* [YOUR TASK]: Pictures aside, each entry has to be returned exactly as it stands.
START DATA SUPPLIED
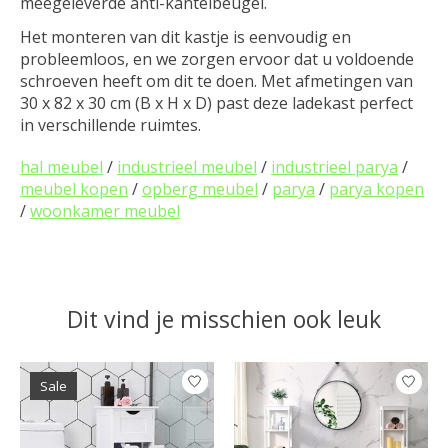
meegeleverde anti-kantelbeugel.
Het monteren van dit kastje is eenvoudig en
probleemloos, en we zorgen ervoor dat u voldoende
schroeven heeft om dit te doen. Met afmetingen van
30 x 82 x 30 cm (B x H x D) past deze ladekast perfect
in verschillende ruimtes.
hal meubel
/
industrieel meubel
/
industrieel parya
/
meubel kopen
/
opberg meubel
/
parya
/
parya kopen
/
woonkamer meubel
Dit vind je misschien ook leuk
Items van productcarrousel
Sale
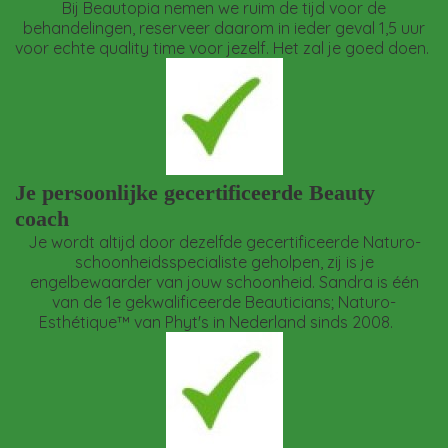
Bij Beautopia nemen we ruim de tijd voor de
behandelingen, reserveer daarom in ieder geval 1,5 uur
voor echte quality time voor jezelf. Het zal je goed doen.
Je persoonlijke gecertificeerde Beauty
coach
Je wordt altijd door dezelfde gecertificeerde Naturo-
schoonheidsspecialiste geholpen, zij is je
engelbewaarder van jouw schoonheid. Sandra is één
van de 1e gekwalificeerde Beauticians; Naturo-
Esthétique™ van Phyt's in Nederland sinds 2008.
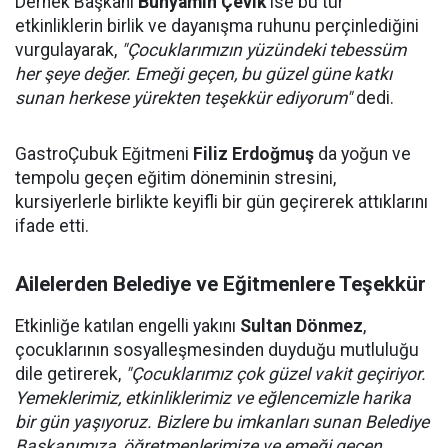
Dernek Başkanı
Bünyamin Çevik
ise bu tür
etkinliklerin birlik ve dayanışma ruhunu perçinlediğini
vurgulayarak,
"Çocuklarımızın yüzündeki tebessüm
her şeye değer. Emeği geçen, bu güzel güne katkı
sunan herkese yürekten teşekkür ediyorum"
dedi.
GastroÇubuk Eğitmeni
Filiz Erdoğmuş
da yoğun ve
tempolu geçen eğitim döneminin stresini,
kursiyerlerle birlikte keyifli bir gün geçirerek attıklarını
ifade etti.
Ailelerden Belediye ve Eğitmenlere Teşekkür
Etkinliğe katılan engelli yakını
Sultan Dönmez
,
çocuklarının sosyalleşmesinden duyduğu mutluluğu
dile getirerek,
"Çocuklarımız çok güzel vakit geçiriyor.
Yemeklerimiz, etkinliklerimiz ve eğlencemizle harika
bir gün yaşıyoruz. Bizlere bu imkanları sunan Belediye
Başkanımıza, öğretmenlerimize ve emeği geçen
END DATA SUPPLIED
* [RESPONSE BELOW]:
meegeleverde anti-kantelbeugel.
Het monteren van dit kastje is eenvoudig en
probleemloos, en we zorgen ervoor dat u voldoende
schroeven heeft om dit te doen. Met afmetingen van
30 x 82 x 30 cm (B x H x D) past deze ladekast perfect
in verschillende ruimtes.
hal meubel
/
industrieel meubel
/
industrieel parya
/
meubel kopen
/
opberg meubel
/
parya
/
parya kopen
/
woonkamer meubel
Dit vind je misschien ook leuk
Items van productcarrousel
Sale
Bij Beautopia nemen we ruim de tijd voor de
behandelingen, reserveer daarom in ieder geval 1,5 uur
voor echte quality time voor jezelf. Het zal je goed doen.
Je persoonlijke gecertificeerde Beauty
coach
Je wordt altijd door dezelfde gecertificeerde Naturo-
schoonheidsspecialiste geholpen, zij is je
engelbewaarder van jouw schoonheid. Sandra is één
van de 1e gekwalificeerde Beauticians; Naturo-
Esthétique™ van Phyt's in Nederland sinds 2008.
Dernek Başkanı
Bünyamin Çevik
ise bu tür
etkinliklerin birlik ve dayanışma ruhunu perçinlediğini
vurgulayarak,
"Çocuklarımızın yüzündeki tebessüm
her şeye değer. Emeği geçen, bu güzel güne katkı
sunan herkese yürekten teşekkür ediyorum"
dedi.
GastroÇubuk Eğitmeni
Filiz Erdoğmuş
da yoğun ve
tempolu geçen eğitim döneminin stresini,
kursiyerlerle birlikte keyifli bir gün geçirerek attıklarını
ifade etti.
Ailelerden Belediye ve Eğitmenlere Teşekkür
Etkinliğe katılan engelli yakını
Sultan Dönmez
,
çocuklarının sosyalleşmesinden duyduğu mutluluğu
dile getirerek,
"Çocuklarımız çok güzel vakit geçiriyor.
Yemeklerimiz, etkinliklerimiz ve eğlencemizle harika
bir gün yaşıyoruz. Bizlere bu imkanları sunan Belediye
Başkanımıza, öğretmenlerimize ve emeği geçen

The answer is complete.